Le jeune a changé. Il est devenu sérieux, les excitants, c’est fini ; et désenchanté, les idéaux et la politique, c’est fini. L’hypocrisie semble la caractéristique de beaucoup de pays émergents. Des idéaux élevés cohabitent avec la pire des corruptions. La retraite du vieil anglo-saxon pose un problème. Elle est dorénavant par capitalisation. Il ne semble pas que l’on ait trouvé une façon intelligente de gérer cet argent dans l’intérêt de son propriétaire. « Le danger est que cette liberté se traduise pour le système financier en une autorisation à imprimer de l’argent. » Les enfants qui cherchent la satisfaction immédiate deviennent des brigands.
L’industrie électronique japonaise n’est que l’ombre d’elle-même. Elle essaie de se réinventer. Notamment en revenant vers l’industrie lourde (et en administrant des fermes de haute technologie). Mais elle utilise mal ses atouts. Et est victime de la culture japonaise étouffante. Philips n’est guère mieux. Il cherche le salut dans la restructuration. Massacre à la tronçonneuse ? Ça semble plaire au marché.

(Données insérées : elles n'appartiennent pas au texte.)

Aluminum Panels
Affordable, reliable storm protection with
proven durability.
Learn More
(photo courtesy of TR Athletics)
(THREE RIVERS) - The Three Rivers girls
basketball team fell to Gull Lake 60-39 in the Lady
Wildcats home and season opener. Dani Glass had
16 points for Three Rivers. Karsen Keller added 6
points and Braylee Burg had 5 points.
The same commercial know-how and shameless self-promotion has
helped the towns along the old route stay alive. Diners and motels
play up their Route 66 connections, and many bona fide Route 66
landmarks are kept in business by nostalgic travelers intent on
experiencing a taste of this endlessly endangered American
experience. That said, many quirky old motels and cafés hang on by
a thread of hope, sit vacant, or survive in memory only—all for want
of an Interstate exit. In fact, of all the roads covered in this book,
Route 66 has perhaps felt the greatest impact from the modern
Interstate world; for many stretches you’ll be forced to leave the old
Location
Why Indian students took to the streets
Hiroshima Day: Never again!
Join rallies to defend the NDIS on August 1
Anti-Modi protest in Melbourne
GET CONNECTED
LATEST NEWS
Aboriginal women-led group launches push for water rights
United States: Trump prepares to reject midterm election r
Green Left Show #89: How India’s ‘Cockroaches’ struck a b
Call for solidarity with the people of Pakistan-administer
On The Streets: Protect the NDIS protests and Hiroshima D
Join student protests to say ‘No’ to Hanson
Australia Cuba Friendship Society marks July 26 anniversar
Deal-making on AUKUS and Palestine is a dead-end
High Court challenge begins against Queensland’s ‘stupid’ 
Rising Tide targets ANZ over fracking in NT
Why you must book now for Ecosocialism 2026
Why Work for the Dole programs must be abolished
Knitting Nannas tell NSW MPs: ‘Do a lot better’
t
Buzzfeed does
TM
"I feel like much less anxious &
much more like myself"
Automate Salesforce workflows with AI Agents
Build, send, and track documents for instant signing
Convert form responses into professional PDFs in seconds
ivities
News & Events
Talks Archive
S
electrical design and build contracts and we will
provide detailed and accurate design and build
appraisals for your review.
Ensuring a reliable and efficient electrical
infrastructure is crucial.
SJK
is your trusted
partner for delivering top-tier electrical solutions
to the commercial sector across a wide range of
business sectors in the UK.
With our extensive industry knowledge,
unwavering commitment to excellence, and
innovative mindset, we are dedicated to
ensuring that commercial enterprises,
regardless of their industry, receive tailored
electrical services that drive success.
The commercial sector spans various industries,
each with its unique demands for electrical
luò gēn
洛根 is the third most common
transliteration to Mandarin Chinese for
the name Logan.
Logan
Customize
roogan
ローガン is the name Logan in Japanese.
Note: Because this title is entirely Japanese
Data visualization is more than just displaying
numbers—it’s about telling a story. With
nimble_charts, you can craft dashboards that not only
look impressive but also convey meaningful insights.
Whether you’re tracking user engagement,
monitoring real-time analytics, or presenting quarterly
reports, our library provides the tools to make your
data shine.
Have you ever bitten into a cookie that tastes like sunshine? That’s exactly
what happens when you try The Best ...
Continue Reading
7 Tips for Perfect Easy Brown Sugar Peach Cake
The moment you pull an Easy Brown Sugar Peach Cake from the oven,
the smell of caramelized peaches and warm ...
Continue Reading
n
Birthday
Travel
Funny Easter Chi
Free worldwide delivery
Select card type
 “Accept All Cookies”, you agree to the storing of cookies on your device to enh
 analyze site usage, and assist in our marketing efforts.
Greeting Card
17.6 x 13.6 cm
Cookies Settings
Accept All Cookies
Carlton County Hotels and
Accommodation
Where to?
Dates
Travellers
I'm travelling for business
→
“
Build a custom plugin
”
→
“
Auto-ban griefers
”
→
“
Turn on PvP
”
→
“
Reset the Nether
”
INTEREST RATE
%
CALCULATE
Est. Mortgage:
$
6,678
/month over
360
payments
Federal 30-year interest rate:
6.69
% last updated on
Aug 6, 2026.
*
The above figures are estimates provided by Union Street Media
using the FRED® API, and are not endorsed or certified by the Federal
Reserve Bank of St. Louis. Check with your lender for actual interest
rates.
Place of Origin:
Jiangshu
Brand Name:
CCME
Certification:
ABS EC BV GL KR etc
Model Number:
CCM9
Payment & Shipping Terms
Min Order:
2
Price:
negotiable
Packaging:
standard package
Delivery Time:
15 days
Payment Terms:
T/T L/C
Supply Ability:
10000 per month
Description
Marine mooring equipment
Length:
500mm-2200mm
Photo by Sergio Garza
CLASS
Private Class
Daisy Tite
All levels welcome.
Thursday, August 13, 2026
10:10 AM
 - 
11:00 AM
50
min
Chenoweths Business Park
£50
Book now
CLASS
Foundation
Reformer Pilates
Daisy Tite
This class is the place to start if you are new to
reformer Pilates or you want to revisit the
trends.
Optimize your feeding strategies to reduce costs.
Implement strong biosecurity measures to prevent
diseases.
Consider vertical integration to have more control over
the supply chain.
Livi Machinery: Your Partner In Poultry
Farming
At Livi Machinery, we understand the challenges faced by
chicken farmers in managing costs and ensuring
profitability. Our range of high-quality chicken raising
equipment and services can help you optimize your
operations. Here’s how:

La piraterie informatique fait courir un risque au monde d’autant plus grand que demain, homme et machine, tout sera connecté à Internet. Défaillance du marché. La sécurité d’Internet dépend de son maillon le plus faible. C’est-à-dire nous. Et nous ne faisons pas le strict minimum de protection. Mais aussi les éditeurs de logiciel ont pour règle le ni fait ni à faire. C’est la loi du marché. Big data. Aux USA, chaque camp amasse des données sur l’adversaire afin d’y trouver ce qui va détruire sa carrière. Certains fonds spéculatifs font de même pour repérer les failles des entreprises, et s’enrichir en les abattant. Emergence d’une génération de « réseaux anti sociaux ». Tels que Airbnb ou Uber, ils appartiennent à la nouvelle vague de « l’économie du partage ». Leur stratégie est celle du parasite. Ils lancent une offensive contre la société, et observent ce qui se passe : « dans l’esprit de la Silicon Valley, d’agir vite et de casser de la vaisselle, ils conduisent de rapides tests de l’appétit du public et du régulateur pour une modification des limites de ce qui est une pratique commerciale acceptable ».